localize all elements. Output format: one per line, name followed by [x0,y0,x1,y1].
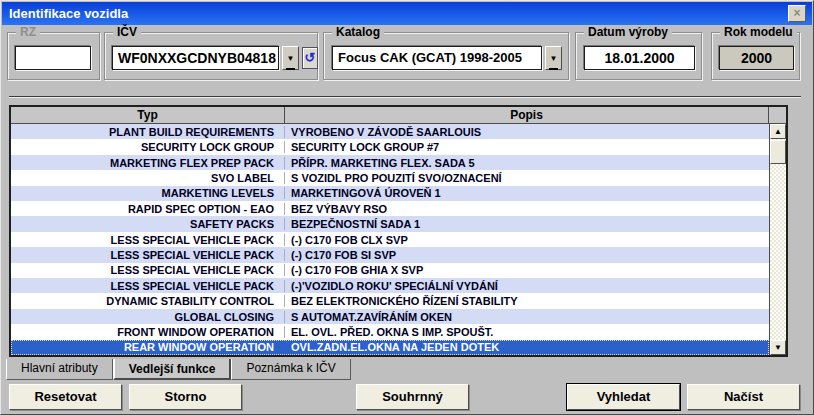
storno-button[interactable]: Storno [129,384,242,410]
cell-popis: BEZPEČNOSTNÍ SADA 1 [285,218,769,230]
rok-modelu-group: Rok modelu 2000 [711,32,800,80]
nacist-button[interactable]: Načíst [687,384,800,410]
rz-label: RZ [16,25,40,39]
scrollbar-track[interactable] [770,164,786,340]
table-row[interactable]: SVO LABELS VOZIDL PRO POUZITÍ SVO/OZNACE… [11,170,769,185]
window-title: Identifikace vozidla [9,6,128,21]
cell-popis: OVL.ZADN.EL.OKNA NA JEDEN DOTEK [285,341,769,353]
icv-history-button[interactable]: ↺ [302,47,318,69]
cell-popis: PŘÍPR. MARKETING FLEX. SADA 5 [285,157,769,169]
table-header: Typ Popis [11,107,786,124]
cell-popis: (-) C170 FOB GHIA X SVP [285,264,769,276]
cell-typ: GLOBAL CLOSING [11,311,285,323]
cell-popis: (-)'VOZIDLO ROKU' SPECIÁLNÍ VYDÁNÍ [285,280,769,292]
katalog-label: Katalog [332,25,384,39]
attributes-table: Typ Popis PLANT BUILD REQUIREMENTSVYROBE… [9,105,788,357]
rok-modelu-label: Rok modelu [720,25,797,39]
vyhledat-button[interactable]: Vyhledat [567,384,680,410]
cell-popis: (-) C170 FOB SI SVP [285,249,769,261]
column-header-popis[interactable]: Popis [285,107,769,123]
cell-popis: MARKETINGOVÁ ÚROVEŇ 1 [285,187,769,199]
table-row[interactable]: LESS SPECIAL VEHICLE PACK(-) C170 FOB SI… [11,247,769,262]
tab-bar: Hlavní atributy Vedlejší funkce Poznámka… [6,359,351,380]
cell-typ: PLANT BUILD REQUIREMENTS [11,126,285,138]
tab-vedlejsi-funkce[interactable]: Vedlejší funkce [113,359,232,380]
table-row[interactable]: GLOBAL CLOSINGS AUTOMAT.ZAVÍRÁNÍM OKEN [11,309,769,324]
scroll-up-icon[interactable]: ▲ [770,124,786,139]
icv-input[interactable]: WF0NXXGCDNYB04818 [112,46,279,70]
datum-vyroby-input[interactable]: 18.01.2000 [584,46,695,70]
rok-modelu-value: 2000 [719,46,794,70]
table-row[interactable]: PLANT BUILD REQUIREMENTSVYROBENO V ZÁVOD… [11,124,769,139]
column-header-scroll-spacer [769,107,786,123]
icv-dropdown-button[interactable]: ▼ [282,46,299,70]
katalog-group: Katalog Focus CAK (GCAT) 1998-2005 ▼ [323,32,569,80]
tab-hlavni-atributy[interactable]: Hlavní atributy [6,359,113,380]
table-row[interactable]: FRONT WINDOW OPERATIONEL. OVL. PŘED. OKN… [11,324,769,339]
souhrnny-button[interactable]: Souhrnný [356,384,469,410]
datum-vyroby-group: Datum výroby 18.01.2000 [575,32,702,80]
table-row[interactable]: RAPID SPEC OPTION - EAOBEZ VÝBAVY RSO [11,201,769,216]
cell-typ: MARKETING LEVELS [11,187,285,199]
table-row[interactable]: MARKETING LEVELSMARKETINGOVÁ ÚROVEŇ 1 [11,186,769,201]
cell-typ: SAFETY PACKS [11,218,285,230]
cell-popis: S AUTOMAT.ZAVÍRÁNÍM OKEN [285,311,769,323]
close-icon[interactable]: × [788,5,806,22]
cell-typ: REAR WINDOW OPERATION [11,341,285,353]
datum-vyroby-label: Datum výroby [584,25,672,39]
history-icon: ↺ [305,50,316,65]
rz-group: RZ [7,32,100,80]
cell-popis: BEZ ELEKTRONICKÉHO ŘÍZENÍ STABILITY [285,295,769,307]
cell-typ: LESS SPECIAL VEHICLE PACK [11,234,285,246]
titlebar[interactable]: Identifikace vozidla × [2,2,812,25]
scrollbar-thumb[interactable] [770,140,786,164]
cell-popis: (-) C170 FOB CLX SVP [285,234,769,246]
vertical-scrollbar[interactable]: ▲ ▼ [769,124,786,355]
column-header-typ[interactable]: Typ [11,107,285,123]
cell-typ: FRONT WINDOW OPERATION [11,326,285,338]
cell-typ: RAPID SPEC OPTION - EAO [11,203,285,215]
cell-popis: BEZ VÝBAVY RSO [285,203,769,215]
rz-input[interactable] [15,46,91,70]
cell-popis: VYROBENO V ZÁVODĚ SAARLOUIS [285,126,769,138]
table-row[interactable]: LESS SPECIAL VEHICLE PACK(-)'VOZIDLO ROK… [11,278,769,293]
scroll-down-icon[interactable]: ▼ [770,340,786,355]
table-row[interactable]: MARKETING FLEX PREP PACKPŘÍPR. MARKETING… [11,155,769,170]
table-row[interactable]: SAFETY PACKSBEZPEČNOSTNÍ SADA 1 [11,216,769,231]
icv-group: IČV WF0NXXGCDNYB04818 ▼ ↺ [104,32,318,80]
dropdown-icon: ▼ [549,50,559,70]
vehicle-identification-dialog: Identifikace vozidla × RZ IČV WF0NXXGCDN… [0,0,814,415]
cell-typ: SVO LABEL [11,172,285,184]
table-row[interactable]: LESS SPECIAL VEHICLE PACK(-) C170 FOB CL… [11,232,769,247]
tab-poznamka-k-icv[interactable]: Poznámka k IČV [231,359,350,380]
table-row-selected[interactable]: REAR WINDOW OPERATIONOVL.ZADN.EL.OKNA NA… [11,340,769,355]
cell-typ: LESS SPECIAL VEHICLE PACK [11,264,285,276]
cell-popis: EL. OVL. PŘED. OKNA S IMP. SPOUŠT. [285,326,769,338]
katalog-dropdown-button[interactable]: ▼ [545,46,562,70]
divider [9,96,801,98]
cell-typ: SECURITY LOCK GROUP [11,141,285,153]
dropdown-icon: ▼ [286,50,296,70]
resetovat-button[interactable]: Resetovat [9,384,122,410]
cell-typ: DYNAMIC STABILITY CONTROL [11,295,285,307]
table-row[interactable]: SECURITY LOCK GROUPSECURITY LOCK GROUP #… [11,139,769,154]
cell-popis: SECURITY LOCK GROUP #7 [285,141,769,153]
table-row[interactable]: LESS SPECIAL VEHICLE PACK(-) C170 FOB GH… [11,263,769,278]
icv-label: IČV [113,25,141,39]
katalog-input[interactable]: Focus CAK (GCAT) 1998-2005 [332,46,542,70]
cell-typ: LESS SPECIAL VEHICLE PACK [11,249,285,261]
cell-typ: MARKETING FLEX PREP PACK [11,157,285,169]
cell-popis: S VOZIDL PRO POUZITÍ SVO/OZNACENÍ [285,172,769,184]
table-row[interactable]: DYNAMIC STABILITY CONTROLBEZ ELEKTRONICK… [11,293,769,308]
cell-typ: LESS SPECIAL VEHICLE PACK [11,280,285,292]
table-rows: PLANT BUILD REQUIREMENTSVYROBENO V ZÁVOD… [11,124,769,355]
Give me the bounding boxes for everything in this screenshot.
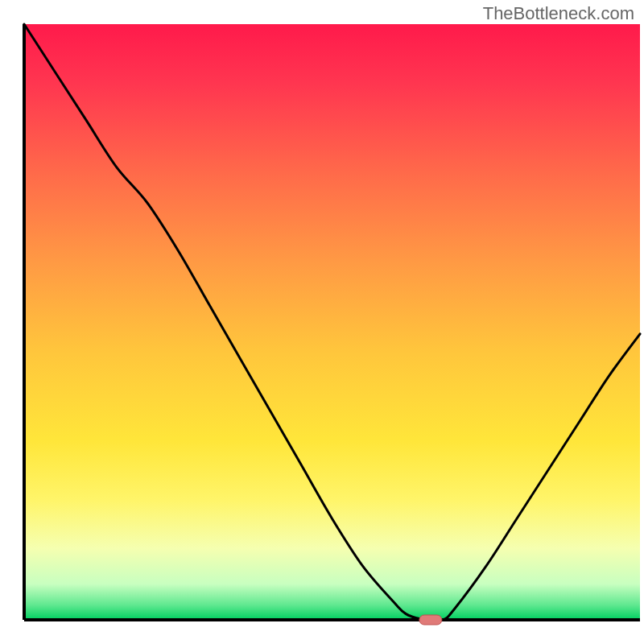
bottleneck-chart <box>0 0 644 644</box>
optimal-marker <box>419 615 442 625</box>
plot-background <box>24 24 640 620</box>
chart-container: { "watermark": "TheBottleneck.com", "cha… <box>0 0 644 644</box>
watermark-text: TheBottleneck.com <box>483 3 634 24</box>
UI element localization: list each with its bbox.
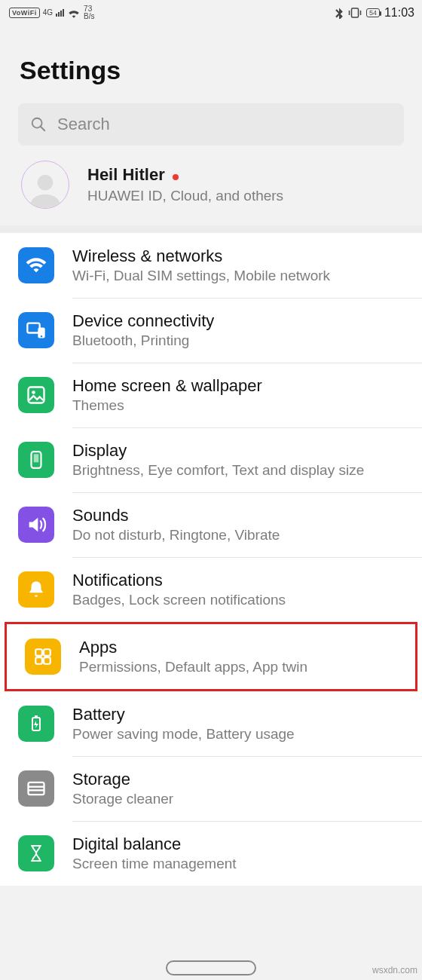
search-input[interactable] bbox=[57, 115, 392, 134]
vowifi-badge: VoWiFi bbox=[9, 8, 40, 18]
item-title: Battery bbox=[72, 705, 410, 724]
settings-item-battery[interactable]: BatteryPower saving mode, Battery usage bbox=[0, 691, 422, 756]
item-subtitle: Storage cleaner bbox=[72, 791, 410, 807]
item-subtitle: Brightness, Eye comfort, Text and displa… bbox=[72, 462, 410, 479]
settings-item-bell[interactable]: NotificationsBadges, Lock screen notific… bbox=[0, 557, 422, 622]
bluetooth-icon bbox=[335, 7, 344, 19]
watermark: wsxdn.com bbox=[372, 965, 417, 975]
svg-rect-12 bbox=[44, 649, 50, 656]
item-title: Wireless & networks bbox=[72, 247, 410, 266]
item-text: Device connectivityBluetooth, Printing bbox=[72, 311, 410, 349]
item-subtitle: Permissions, Default apps, App twin bbox=[79, 659, 403, 675]
settings-item-hourglass[interactable]: Digital balanceScreen time management bbox=[0, 821, 422, 886]
item-text: Digital balanceScreen time management bbox=[72, 835, 410, 872]
status-right: 54 11:03 bbox=[335, 6, 414, 20]
status-left: VoWiFi 4G 73 B/s bbox=[9, 5, 335, 20]
item-subtitle: Themes bbox=[72, 397, 410, 414]
settings-item-display[interactable]: DisplayBrightness, Eye comfort, Text and… bbox=[0, 427, 422, 492]
wifi-status-icon bbox=[67, 8, 81, 18]
display-icon bbox=[18, 442, 54, 478]
settings-item-apps[interactable]: AppsPermissions, Default apps, App twin bbox=[7, 624, 415, 689]
bandwidth-indicator: 73 B/s bbox=[84, 5, 94, 20]
wallpaper-icon bbox=[18, 377, 54, 413]
hourglass-icon bbox=[18, 835, 54, 871]
item-text: Home screen & wallpaperThemes bbox=[72, 376, 410, 414]
bandwidth-unit: B/s bbox=[84, 13, 94, 20]
vibrate-icon bbox=[348, 7, 362, 19]
account-subtitle: HUAWEI ID, Cloud, and others bbox=[87, 188, 283, 204]
item-title: Apps bbox=[79, 638, 403, 657]
svg-rect-10 bbox=[34, 454, 39, 462]
item-subtitle: Screen time management bbox=[72, 856, 410, 872]
notification-dot-icon bbox=[173, 174, 179, 180]
wifi-icon bbox=[18, 247, 54, 283]
svg-rect-13 bbox=[35, 657, 42, 664]
svg-rect-11 bbox=[35, 649, 42, 656]
item-subtitle: Power saving mode, Battery usage bbox=[72, 726, 410, 743]
item-text: SoundsDo not disturb, Ringtone, Vibrate bbox=[72, 506, 410, 544]
network-label: 4G bbox=[43, 10, 53, 16]
item-title: Digital balance bbox=[72, 835, 410, 854]
devices-icon bbox=[18, 312, 54, 348]
storage-icon bbox=[18, 770, 54, 807]
item-subtitle: Badges, Lock screen notifications bbox=[72, 592, 410, 608]
item-text: StorageStorage cleaner bbox=[72, 770, 410, 807]
item-title: Display bbox=[72, 441, 410, 461]
item-text: BatteryPower saving mode, Battery usage bbox=[72, 705, 410, 743]
clock: 11:03 bbox=[384, 6, 414, 20]
sound-icon bbox=[18, 507, 54, 543]
search-container bbox=[0, 103, 422, 145]
battery-indicator: 54 bbox=[366, 8, 380, 17]
svg-rect-7 bbox=[29, 387, 44, 403]
svg-rect-0 bbox=[351, 8, 358, 17]
settings-item-devices[interactable]: Device connectivityBluetooth, Printing bbox=[0, 298, 422, 363]
search-icon bbox=[30, 116, 47, 133]
item-text: NotificationsBadges, Lock screen notific… bbox=[72, 571, 410, 608]
svg-rect-14 bbox=[44, 657, 50, 664]
settings-item-wallpaper[interactable]: Home screen & wallpaperThemes bbox=[0, 363, 422, 427]
status-bar: VoWiFi 4G 73 B/s 54 11:03 bbox=[0, 0, 422, 26]
network-4g-indicator: 4G bbox=[43, 10, 53, 16]
svg-line-2 bbox=[41, 127, 45, 131]
item-title: Device connectivity bbox=[72, 311, 410, 331]
apps-icon bbox=[25, 639, 61, 675]
gesture-nav-pill[interactable] bbox=[166, 960, 256, 975]
account-row[interactable]: Heil Hitler HUAWEI ID, Cloud, and others bbox=[0, 145, 422, 233]
battery-icon bbox=[18, 706, 54, 742]
item-title: Home screen & wallpaper bbox=[72, 376, 410, 396]
account-text: Heil Hitler HUAWEI ID, Cloud, and others bbox=[87, 165, 283, 204]
settings-item-storage[interactable]: StorageStorage cleaner bbox=[0, 756, 422, 821]
item-subtitle: Wi-Fi, Dual SIM settings, Mobile network bbox=[72, 268, 410, 284]
item-text: AppsPermissions, Default apps, App twin bbox=[79, 638, 403, 675]
svg-point-6 bbox=[41, 335, 42, 337]
svg-rect-17 bbox=[29, 782, 44, 795]
item-text: DisplayBrightness, Eye comfort, Text and… bbox=[72, 441, 410, 479]
settings-list: Wireless & networksWi-Fi, Dual SIM setti… bbox=[0, 233, 422, 886]
svg-point-8 bbox=[32, 390, 35, 394]
item-title: Sounds bbox=[72, 506, 410, 525]
highlight-box: AppsPermissions, Default apps, App twin bbox=[5, 622, 417, 691]
svg-rect-16 bbox=[35, 715, 38, 718]
bell-icon bbox=[18, 571, 54, 608]
item-title: Storage bbox=[72, 770, 410, 789]
settings-item-wifi[interactable]: Wireless & networksWi-Fi, Dual SIM setti… bbox=[0, 233, 422, 298]
svg-point-3 bbox=[38, 175, 54, 191]
avatar bbox=[21, 161, 69, 209]
item-text: Wireless & networksWi-Fi, Dual SIM setti… bbox=[72, 247, 410, 284]
item-subtitle: Do not disturb, Ringtone, Vibrate bbox=[72, 527, 410, 544]
item-subtitle: Bluetooth, Printing bbox=[72, 332, 410, 349]
page-title: Settings bbox=[0, 26, 422, 103]
avatar-placeholder-icon bbox=[26, 169, 65, 208]
signal-bars-icon bbox=[56, 9, 64, 17]
search-field[interactable] bbox=[18, 103, 404, 145]
svg-rect-4 bbox=[27, 323, 39, 333]
item-title: Notifications bbox=[72, 571, 410, 590]
account-name: Heil Hitler bbox=[87, 165, 165, 184]
settings-item-sound[interactable]: SoundsDo not disturb, Ringtone, Vibrate bbox=[0, 492, 422, 557]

◇ ◇ ◇

> [Your assignment]:
Find the string "VoWiFi" in the entries above and return each line that holds it.

> [Finished exercise]:
vowifi-badge: VoWiFi bbox=[9, 8, 40, 18]
status-left: VoWiFi 4G 73 B/s bbox=[9, 5, 335, 20]
status-bar: VoWiFi 4G 73 B/s 54 11:03 bbox=[0, 0, 422, 26]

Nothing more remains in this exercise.